Caputo quemó 241 millones de dólares para evitar una corrida cambiaria antes de las fiestas
Por las dudas, el BCRA abrió el paraguas
El lunes de la última semana del año, el Banco Central de la República Argentina publicó un informe detallando sus planes y objetivos para 2026. Entre los lineamientos, uno llamó particularmente la atención del mercado: la flexibilización del cepo para empresas quedará supeditada al nivel de acceso a los mercados internacionales de deuda.
El comunicado de la entidad que conduce Santiago Bausili fue explícito: “A fin de preservar las condiciones de estabilidad financiera, durante el próximo año el BCRA continuará calibrando su política macro- y micro-prudencial para adaptarla a las particularidades del contexto local, en línea con las mejores prácticas internacionales en la materia”.
“En la medida que se observen progresos en el fortalecimiento del equilibrio en el mercado cambiario y un acceso fluido a mercados externos por parte del Tesoro, BCRA podrá considerar oportuno continuar flexibilizando las restricciones cambiarias que persisten sobre stocks de dividendos y pago de deudas comerciales previas al 2025″, completó.
En otras palabras, el Banco Central se cubrió ante la posibilidad de que la promesa presidencial no se concrete. El informe también ratificó los cambios en el esquema de bandas cambiarias. A partir del 1° de enero de 2026, las bandas dejarán de ajustarse al 1% mensual y pasarán a estar indexadas al último dato de inflación.
Respecto a la acumulación de reservas, el BCRA planteó que el monto de compra diario estará alineado con una participación del 5% del volumen del mercado de cambios. De manera complementaria, podrá realizar compras en bloque que de otra manera podrían afectar el funcionamiento del mercado.
El documento enfatizó que la nueva etapa está caracterizada por la perspectiva de re-monetización de la economía, que busca compatibilizar el crecimiento económico con la estabilidad de precios y el fortalecimiento de las reservas líquidas, en línea con las exigencias del FMI y el gobierno de Estados Unidos.
Para ello, señaló que será fundamental la “recuperación del acceso a los mercados internacionales de deuda para refinanciar los vencimientos de capital“, tanto del sector público como de las empresas.
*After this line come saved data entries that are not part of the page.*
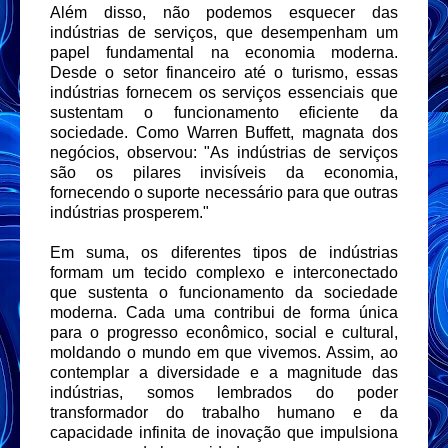
Além disso, não podemos esquecer das
indústrias de serviços, que desempenham um
papel fundamental na economia moderna.
Desde o setor financeiro até o turismo, essas
indústrias fornecem os serviços essenciais que
sustentam o funcionamento eficiente da
sociedade. Como Warren Buffett, magnata dos
negócios, observou: "As indústrias de serviços
são os pilares invisíveis da economia,
fornecendo o suporte necessário para que outras
indústrias prosperem."
Em suma, os diferentes tipos de indústrias
formam um tecido complexo e interconectado
que sustenta o funcionamento da sociedade
moderna. Cada uma contribui de forma única
para o progresso econômico, social e cultural,
moldando o mundo em que vivemos. Assim, ao
contemplar a diversidade e a magnitude das
indústrias, somos lembrados do poder
transformador do trabalho humano e da
capacidade infinita de inovação que impulsiona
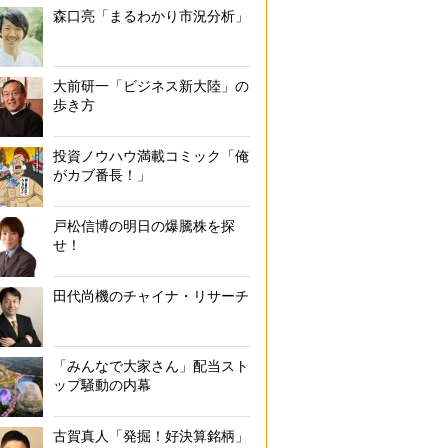
森口亮「まるわかり市況分析」
大前研一「ビジネス新大陸」の
歩き方
投資ノウハウ満載コミック「俺
がカブ番長！」
戸松信博の明日の爆騰株を探
せ！
田代尚機のチャイナ・リサーチ
「みんなで大家さん」配当スト
ップ騒動の内幕
古賀真人「発掘！好決算銘柄」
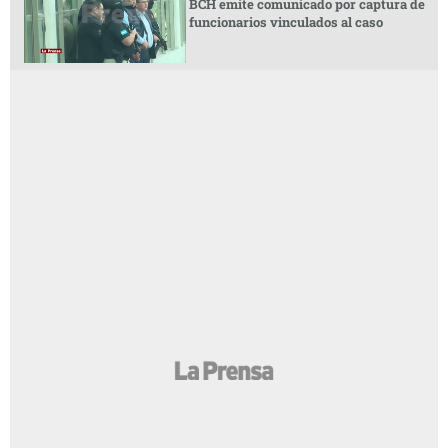
BCH emite comunicado por captura de
funcionarios vinculados al caso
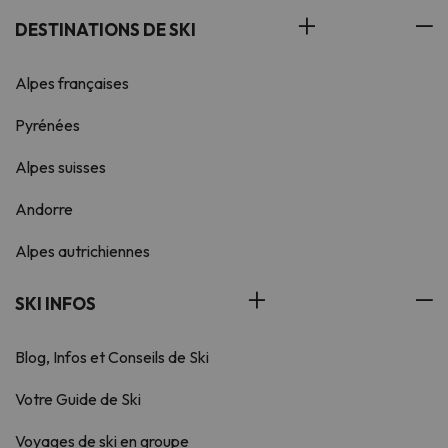
DESTINATIONS DE SKI
Alpes françaises
Pyrénées
Alpes suisses
Andorre
Alpes autrichiennes
SKI INFOS
Blog, Infos et Conseils de Ski
Votre Guide de Ski
Voyages de ski en groupe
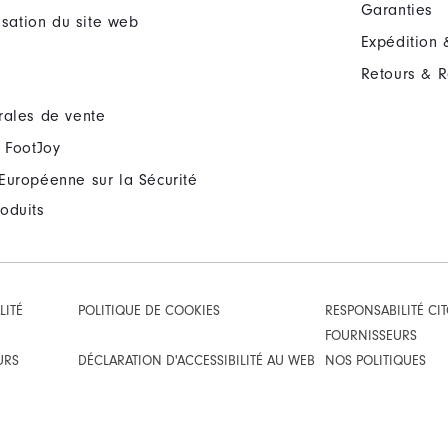
Garanties
lisation du site web
Expédition 
Retours & 
rales de vente
 FootJoy
Européenne sur la Sécurité
oduits
LITÉ
POLITIQUE DE COOKIES
RESPONSABILITÉ CI
FOURNISSEURS
URS
DÉCLARATION D'ACCESSIBILITÉ AU WEB
NOS POLITIQUES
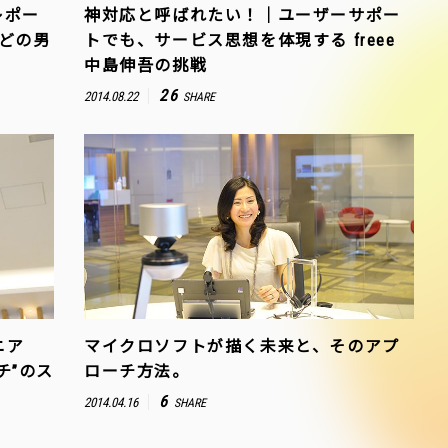
レポー
神対応と呼ばれたい！｜ユーザーサポー
などの男
トでも、サービス思想を体現する freee
中島伸吾の挑戦
26
2014.08.22
SHARE
ニア
マイクロソフトが描く未来と、そのアプ
チ”のス
ローチ方法。
6
2014.04.16
SHARE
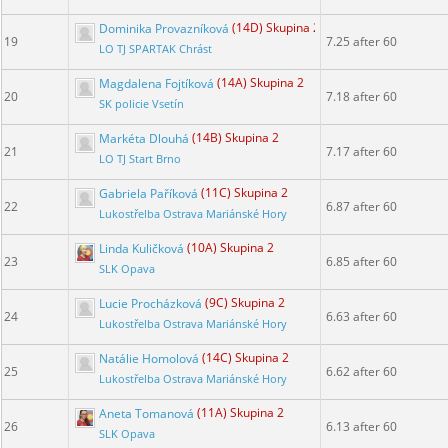
Dominika Provazníková
(14D) Skupina 2
19
7.25 after 60
LO TJ SPARTAK Chrást
Magdalena Fojtíková
(14A) Skupina 2
20
7.18 after 60
SK policie Vsetín
Markéta Dlouhá
(14B) Skupina 2
21
7.17 after 60
LO TJ Start Brno
Gabriela Paříková
(11C) Skupina 2
22
6.87 after 60
Lukostřelba Ostrava Mariánské Hory
Linda Kuličková
(10A) Skupina 2
23
6.85 after 60
SLK Opava
Lucie Procházková
(9C) Skupina 2
24
6.63 after 60
Lukostřelba Ostrava Mariánské Hory
Natálie Homolová
(14C) Skupina 2
25
6.62 after 60
Lukostřelba Ostrava Mariánské Hory
Aneta Tomanová
(11A) Skupina 2
26
6.13 after 60
SLK Opava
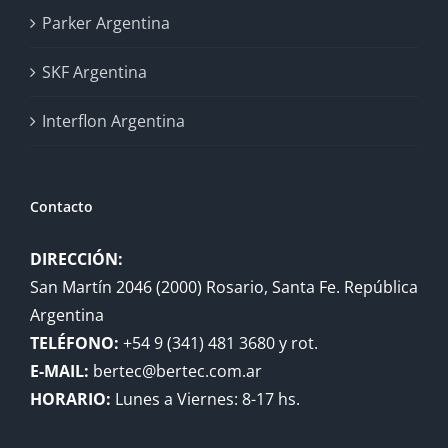
Parker Argentina
SKF Argentina
Interflon Argentina
Contacto
DIRECCIÓN:
San Martín 2046 (2000) Rosario, Santa Fe. República
Argentina
TELÉFONO:
+54 9 (341) 481 3680 y rot.
E-MAIL:
bertec@bertec.com.ar
HORARIO:
Lunes a Viernes: 8-17 hs.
Este condicionamiento del BCRA contradice la promesa original de Milei, quien en febrero había asegurado que el cepo se levantaría “sin la ayuda del Fondo Monetario Internacional” y que incluso, con desembolsos del FMI, podría hacerse más rápido.
Lo cierto es que el año 2025 estuvo marcado por idas y vueltas en la política cambiaria. En abril, el Gobierno intentó avanzar con la suspensión de obstáculos para la compra de divisas por parte de personas físicas.
El presidente celebró la medida como una eliminación “para siempre”, pero apenas cinco meses después, el Banco Central reactivó parte de aquellas limitaciones e instaló una restricción cruzada que impide el “rulo” de los compradores.
Aquella reinstalación de restricciones se produjo un viernes 26 de septiembre, menos de un mes antes de las elecciones legislativas y con un panorama complicado para el oficialismo tras la derrota en la Provincia de Buenos Aires.
Cuatro días después, el Gobierno endureció aún más el cepo con una nueva prohibición: el 30 de septiembre, Milei ordenó que las billeteras virtuales ya no puedan vender dólar oficial. La medida, determinaba que la compra-venta de dólares solo podría realizarse a través de entidades autorizadas, excluyendo a Mercado Pago y otras plataformas.
Con todas estas idas y vueltas, y con el Banco Central ahora condicionando la salida del cepo al acceso a mercados internacionales, la promesa de Milei de que “el 1° de enero de 2026 no existirá el cepo” parece más lejana que nunca.
El 2 de enero de 2026 comenzará con las restricciones cambiarias vigentes, un ministro de Economía consumiendo dólares para contener el tipo de cambio, y un vencimiento de deuda que amenaza con complicar aún más el panorama económico del Gobierno libertario.